### BRIEF
Could you set down exactly the lines of the data below, starting at the one that holds "As gráficas Valor" and ending at the one that holds "orientativo até finalizar o mês.", both included, and only those?

### Stored data entries
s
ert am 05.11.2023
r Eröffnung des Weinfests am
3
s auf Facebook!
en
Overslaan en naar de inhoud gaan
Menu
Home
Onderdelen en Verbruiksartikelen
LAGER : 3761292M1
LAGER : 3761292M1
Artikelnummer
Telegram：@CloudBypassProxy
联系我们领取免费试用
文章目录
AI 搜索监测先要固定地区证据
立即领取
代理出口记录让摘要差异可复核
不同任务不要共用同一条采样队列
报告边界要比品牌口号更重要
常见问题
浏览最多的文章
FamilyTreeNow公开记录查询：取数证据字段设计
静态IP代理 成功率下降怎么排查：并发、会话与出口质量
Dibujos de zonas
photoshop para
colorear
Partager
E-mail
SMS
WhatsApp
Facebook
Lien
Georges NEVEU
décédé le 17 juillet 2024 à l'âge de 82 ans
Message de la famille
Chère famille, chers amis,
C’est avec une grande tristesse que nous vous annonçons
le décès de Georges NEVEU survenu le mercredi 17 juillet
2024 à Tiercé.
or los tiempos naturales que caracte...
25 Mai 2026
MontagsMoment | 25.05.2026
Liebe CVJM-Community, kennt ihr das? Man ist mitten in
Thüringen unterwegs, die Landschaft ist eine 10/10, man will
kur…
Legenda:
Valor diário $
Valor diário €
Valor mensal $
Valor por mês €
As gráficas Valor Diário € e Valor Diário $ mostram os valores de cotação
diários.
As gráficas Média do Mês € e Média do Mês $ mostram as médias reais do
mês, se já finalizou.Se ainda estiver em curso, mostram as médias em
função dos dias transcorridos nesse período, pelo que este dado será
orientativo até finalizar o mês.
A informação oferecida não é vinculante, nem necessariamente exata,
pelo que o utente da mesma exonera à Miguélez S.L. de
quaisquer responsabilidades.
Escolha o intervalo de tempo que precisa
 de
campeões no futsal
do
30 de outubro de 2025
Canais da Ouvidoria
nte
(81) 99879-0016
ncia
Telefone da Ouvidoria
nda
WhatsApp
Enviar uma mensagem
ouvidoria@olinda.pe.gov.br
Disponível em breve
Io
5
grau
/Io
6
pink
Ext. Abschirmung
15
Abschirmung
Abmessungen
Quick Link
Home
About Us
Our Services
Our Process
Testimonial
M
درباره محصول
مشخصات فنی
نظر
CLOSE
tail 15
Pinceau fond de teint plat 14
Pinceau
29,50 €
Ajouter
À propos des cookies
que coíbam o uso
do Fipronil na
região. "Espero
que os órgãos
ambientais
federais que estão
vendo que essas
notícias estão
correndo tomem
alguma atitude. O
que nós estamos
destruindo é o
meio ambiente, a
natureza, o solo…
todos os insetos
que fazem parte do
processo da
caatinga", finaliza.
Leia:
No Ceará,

### THE COMPLETED TASK
As gráficas Valor Diário € e Valor Diário $ mostram os valores de cotação
diários.
As gráficas Média do Mês € e Média do Mês $ mostram as médias reais do
mês, se já finalizou.Se ainda estiver em curso, mostram as médias em
função dos dias transcorridos nesse período, pelo que este dado será
orientativo até finalizar o mês.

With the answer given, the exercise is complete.